I’m a newbie on GPU acceleration. Just tried a basic LWJGL binding on CUDA with a simple kernel, no shared memory, function signature is like follows
__global__ void compute(
unsigned int n,
unsigned long long int* timeMs,
double* a, double* b, double* c,
double *g_odata)
the kernel function is basically retrieving data for the thread id from above arrays (timeMs, a, b, c etc.) and do some math, and put result in g_odata array on appropriate thread id. n being the number of thread to compute (it checks if thread id overshoots n of course).

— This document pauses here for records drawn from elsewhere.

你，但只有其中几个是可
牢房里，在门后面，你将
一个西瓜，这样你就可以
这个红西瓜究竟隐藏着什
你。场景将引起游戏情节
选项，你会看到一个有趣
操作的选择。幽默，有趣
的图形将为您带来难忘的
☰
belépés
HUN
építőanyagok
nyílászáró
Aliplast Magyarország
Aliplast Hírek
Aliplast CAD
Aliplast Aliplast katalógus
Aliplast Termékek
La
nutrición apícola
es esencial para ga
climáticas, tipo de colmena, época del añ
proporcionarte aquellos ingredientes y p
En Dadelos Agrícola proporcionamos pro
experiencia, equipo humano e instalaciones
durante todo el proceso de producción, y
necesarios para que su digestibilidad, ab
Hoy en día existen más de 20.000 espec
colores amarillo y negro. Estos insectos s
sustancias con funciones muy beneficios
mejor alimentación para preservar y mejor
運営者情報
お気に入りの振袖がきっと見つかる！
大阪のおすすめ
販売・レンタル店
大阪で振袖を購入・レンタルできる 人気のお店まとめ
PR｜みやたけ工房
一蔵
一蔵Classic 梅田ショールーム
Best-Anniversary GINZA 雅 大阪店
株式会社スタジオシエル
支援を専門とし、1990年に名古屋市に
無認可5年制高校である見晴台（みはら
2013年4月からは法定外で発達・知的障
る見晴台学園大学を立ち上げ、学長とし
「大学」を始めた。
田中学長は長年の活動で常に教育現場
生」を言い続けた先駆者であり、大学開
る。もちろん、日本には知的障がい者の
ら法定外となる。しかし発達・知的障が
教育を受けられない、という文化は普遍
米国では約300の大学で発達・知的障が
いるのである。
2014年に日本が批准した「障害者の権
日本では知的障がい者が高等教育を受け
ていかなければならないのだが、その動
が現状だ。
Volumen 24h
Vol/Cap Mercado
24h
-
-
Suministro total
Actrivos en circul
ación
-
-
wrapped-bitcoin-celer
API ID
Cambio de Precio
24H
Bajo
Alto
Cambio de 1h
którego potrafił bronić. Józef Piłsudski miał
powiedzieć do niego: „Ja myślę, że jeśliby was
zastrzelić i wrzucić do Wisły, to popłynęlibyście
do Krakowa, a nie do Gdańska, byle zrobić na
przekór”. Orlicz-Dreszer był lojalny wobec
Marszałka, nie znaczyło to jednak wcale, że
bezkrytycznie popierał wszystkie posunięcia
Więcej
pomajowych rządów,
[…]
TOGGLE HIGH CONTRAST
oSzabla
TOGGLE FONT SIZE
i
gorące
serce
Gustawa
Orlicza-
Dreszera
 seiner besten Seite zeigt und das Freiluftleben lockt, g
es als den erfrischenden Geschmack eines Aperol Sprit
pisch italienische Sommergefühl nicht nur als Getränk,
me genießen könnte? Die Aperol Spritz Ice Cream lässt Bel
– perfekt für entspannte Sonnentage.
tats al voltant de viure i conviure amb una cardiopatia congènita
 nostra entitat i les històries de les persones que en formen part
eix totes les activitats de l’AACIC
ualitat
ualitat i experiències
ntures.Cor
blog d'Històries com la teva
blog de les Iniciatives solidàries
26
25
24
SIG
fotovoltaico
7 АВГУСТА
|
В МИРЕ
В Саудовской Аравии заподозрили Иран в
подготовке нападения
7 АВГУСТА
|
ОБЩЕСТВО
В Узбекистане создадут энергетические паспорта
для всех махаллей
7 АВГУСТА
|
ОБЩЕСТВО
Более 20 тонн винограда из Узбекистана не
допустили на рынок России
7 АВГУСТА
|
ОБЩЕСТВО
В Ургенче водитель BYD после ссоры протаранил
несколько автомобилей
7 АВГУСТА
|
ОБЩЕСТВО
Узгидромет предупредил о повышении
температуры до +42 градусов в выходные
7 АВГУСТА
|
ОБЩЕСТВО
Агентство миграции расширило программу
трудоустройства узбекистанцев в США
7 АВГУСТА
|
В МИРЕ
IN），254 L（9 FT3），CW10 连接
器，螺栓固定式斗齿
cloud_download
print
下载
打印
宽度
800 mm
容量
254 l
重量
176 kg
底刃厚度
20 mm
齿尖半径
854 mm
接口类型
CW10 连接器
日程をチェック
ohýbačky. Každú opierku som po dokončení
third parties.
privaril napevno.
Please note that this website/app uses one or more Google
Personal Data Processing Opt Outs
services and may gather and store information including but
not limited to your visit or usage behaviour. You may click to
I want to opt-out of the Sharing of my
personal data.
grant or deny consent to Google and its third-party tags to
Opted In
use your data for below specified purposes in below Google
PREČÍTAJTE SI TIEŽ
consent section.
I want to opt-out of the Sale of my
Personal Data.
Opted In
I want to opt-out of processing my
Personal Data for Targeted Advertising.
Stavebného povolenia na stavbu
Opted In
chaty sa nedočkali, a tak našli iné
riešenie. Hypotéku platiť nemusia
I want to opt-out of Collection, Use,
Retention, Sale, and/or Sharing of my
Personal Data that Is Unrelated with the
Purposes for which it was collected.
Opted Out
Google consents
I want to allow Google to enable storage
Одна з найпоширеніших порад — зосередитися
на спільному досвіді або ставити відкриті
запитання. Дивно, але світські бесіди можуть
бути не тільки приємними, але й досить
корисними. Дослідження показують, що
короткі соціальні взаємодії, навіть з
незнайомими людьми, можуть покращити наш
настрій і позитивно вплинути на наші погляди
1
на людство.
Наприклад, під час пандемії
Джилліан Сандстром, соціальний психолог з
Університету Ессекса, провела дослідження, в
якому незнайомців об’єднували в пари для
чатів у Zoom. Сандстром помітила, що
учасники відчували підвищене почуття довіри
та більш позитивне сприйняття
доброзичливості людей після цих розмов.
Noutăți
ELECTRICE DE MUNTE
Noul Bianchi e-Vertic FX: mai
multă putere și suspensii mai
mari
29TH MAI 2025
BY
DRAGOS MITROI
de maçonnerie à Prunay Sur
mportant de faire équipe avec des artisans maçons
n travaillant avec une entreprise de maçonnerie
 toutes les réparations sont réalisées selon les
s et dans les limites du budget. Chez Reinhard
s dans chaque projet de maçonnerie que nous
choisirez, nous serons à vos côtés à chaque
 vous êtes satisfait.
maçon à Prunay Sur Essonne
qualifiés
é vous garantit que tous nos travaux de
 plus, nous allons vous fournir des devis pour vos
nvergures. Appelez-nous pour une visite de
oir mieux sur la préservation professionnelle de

There is no shared memory or reduction.
Now here’s the curious case about n (total thread size / parallelism) and block size when I measure the TOTAL time taken for the kernel to complete
(I have a GPU with 80 multi-processors)
Through clock64()
I added timestamping on the kernel function before and after, and collected the total time for each thread, and it’s apparent that the more threads there are, the slower they take for the SAME task
Now questions:
- Why is the kernel function taking more time for more threads? is the execution interlaced (i.e. scheduler can pause one of them before it completes and execute another)
- Why is there a plateau behaviour after a bump at 100 threads? and why it takes off again
- The varying performance based on block number. I read that grid/block is just developer perspective and has no bearing (esp. for my fully segregated threads with no sharing/reduction). So why does it matter, and how to pick the best block size?